Start of Information provided

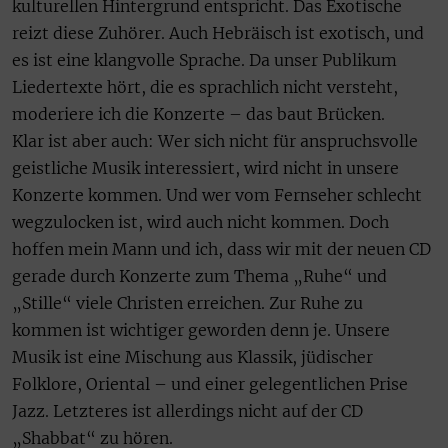
kulturellen Hintergrund entspricht. Das Exotische
reizt diese Zuhörer. Auch Hebräisch ist exotisch, und
es ist eine klangvolle Sprache. Da unser Publikum
Liedertexte hört, die es sprachlich nicht versteht,
moderiere ich die Konzerte – das baut Brücken.
Klar ist aber auch: Wer sich nicht für anspruchsvolle
geistliche Musik interessiert, wird nicht in unsere
Konzerte kommen. Und wer vom Fernseher schlecht
wegzulocken ist, wird auch nicht kommen. Doch
hoffen mein Mann und ich, dass wir mit der neuen CD
gerade durch Konzerte zum Thema „Ruhe“ und
„Stille“ viele Christen erreichen. Zur Ruhe zu
kommen ist wichtiger geworden denn je. Unsere
Musik ist eine Mischung aus Klassik, jüdischer
Folklore, Oriental – und einer gelegentlichen Prise
Jazz. Letzteres ist allerdings nicht auf der CD
„Shabbat“ zu hören.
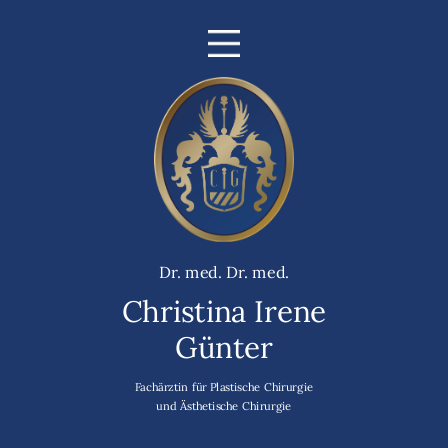
Dr. med. Dr. med.
Christina Irene
Günter
Fachärztin für Plastische Chirurgie
und Ästhetische Chirurgie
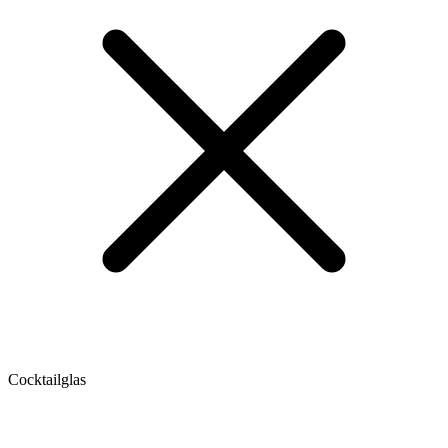
Cocktailglas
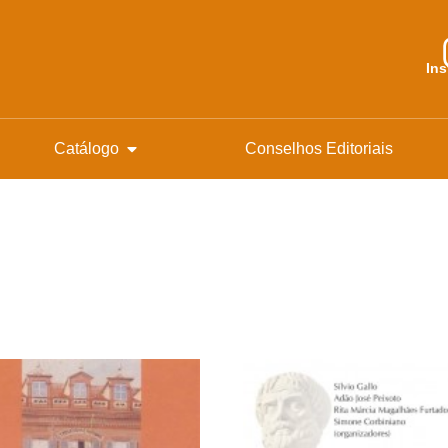
In
Catálogo
Conselhos Editoriais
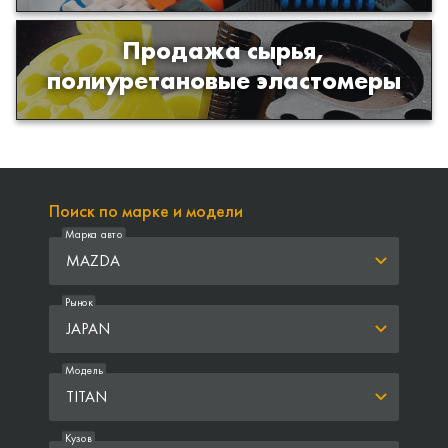
Продажа сырья,
Продажа сырья для производства
полиуретановые эластомеры
изделий из полиуретана
Поиск по марке и модели
Марка авто
MAZDA
Рынок
JAPAN
Модель
TITAN
Кузов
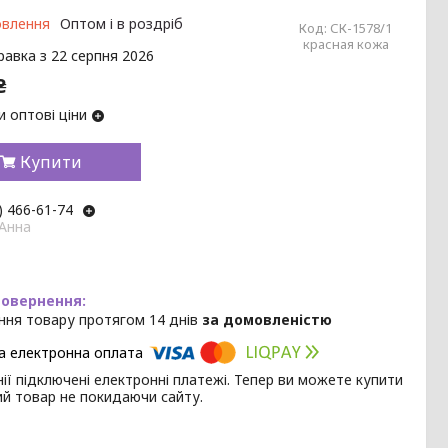
овлення
Оптом і в роздріб
Код:
СК-1578/1
красная кожа
равка з 22 серпня 2026
₴
 оптові ціни
Купити
) 466-61-74
 Анна
ння товару протягом 14 днів
за домовленістю
ії підключені електронні платежі. Тепер ви можете купити
ий товар не покидаючи сайту.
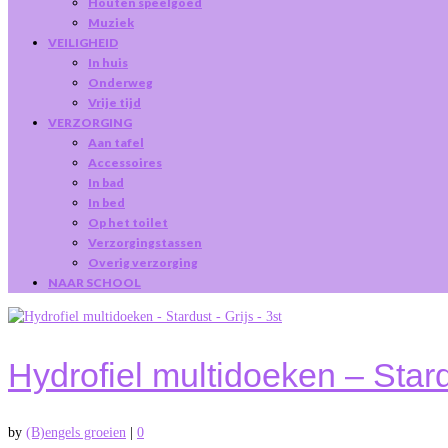
Houten speelgoed
Muziek
VEILIGHEID
In huis
Onderweg
Vrije tijd
VERZORGING
Aan tafel
Accessoires
In bad
In bed
Op het toilet
Verzorgingstassen
Overig verzorging
NAAR SCHOOL
Hydrofiel multidoeken – Stard
by
(B)engels groeien
|
0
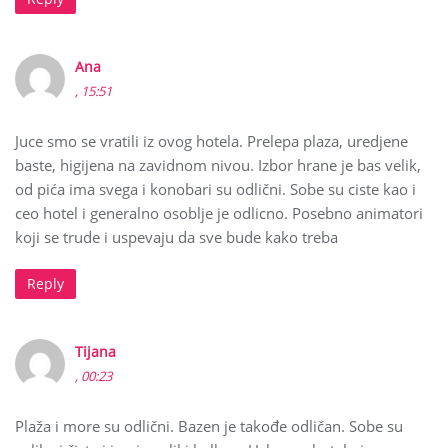
Ana
, 15:51
Juce smo se vratili iz ovog hotela. Prelepa plaza, uredjene
baste, higijena na zavidnom nivou. Izbor hrane je bas velik,
od pića ima svega i konobari su odlični. Sobe su ciste kao i
ceo hotel i generalno osoblje je odlicno. Posebno animatori
koji se trude i uspevaju da sve bude kako treba
Reply
Tijana
, 00:23
Plaža i more su odlični. Bazen je takođe odličan. Sobe su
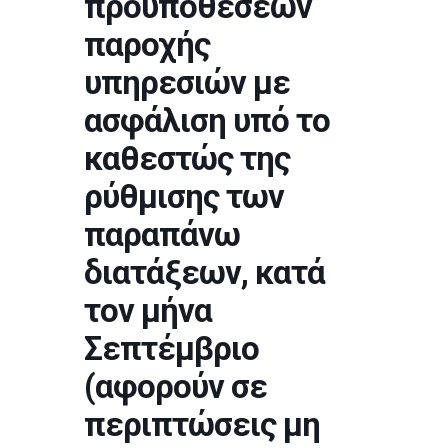
προϋποθέσεων
παροχής
υπηρεσιών με
ασφάλιση υπό το
καθεστώς της
ρύθμισης των
παραπάνω
διατάξεων, κατά
τον μήνα
Σεπτέμβριο
(αφορούν σε
περιπτώσεις μη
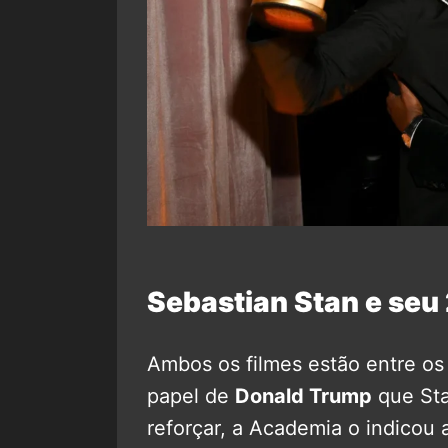
Sebastian Stan e se
Ambos os filmes estão entre os
papel de
Donald Trump
que St
reforçar, a Academia o indicou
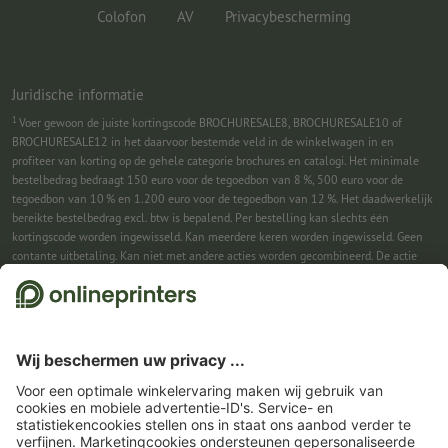
Colofon
AV
Privacybescherming
Juridische informatie
1
Voer gewoon de juiste kortingscode BROCHURESALE8, BROCHURESALE10 of
BROCHURESALE12 in het daarvoor bestemde veld in de winkelwagen in en
profiteer van korting op de gehele categorie brochures en catalogi. Het minimale
bestelbedrag bedraagt 150 euro voor de tegoedbon van 8 %, 500 euro voor de
tegoedbon van 10 % en 1.200 euro voor de tegoedbon van 12 %. Het daadwerkelijk
bereikte bestelbedrag excl. btw is bepalend. Per bestelling kan slechts één
kortingscode worden ingewisseld. Kan meerdere keren worden ingewisseld. Geen
contante uitbetaling. Kan niet met andere acties worden gecombineerd. De actie
geldt tot en met 31-08-2026.
2
Je ontvangst eerst een e-mail waarin je de aanmelding voor de nieuwsbrief
bevestigt met één klik. Pas daarna sturen we je de kortingscode en voortaan onze
nieuwsbrief toe. Natuurlijk kun je je te allen tijde weer afmelden. Kan 1x worden
ingewisseld. Geen minimumbestelwaarde. Maximale hoogte van de korting: € 150
van de bestelwaarde (netto). Geen contante uitbetaling. Kan niet worden
gecombineerd met andere acties of kortingscodes.
De tegoedbon is na ontvangst
zes weken geldig.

End of Information provided

Task instructions: Where a line in the records above includes the string "Geen", show it.

Response to the exercise:
kortingscode worden ingewisseld. Kan meerdere keren worden ingewisseld. Geen
ingewisseld. Geen minimumbestelwaarde. Maximale hoogte van de korting: € 150
van de bestelwaarde (netto). Geen contante uitbetaling. Kan niet worden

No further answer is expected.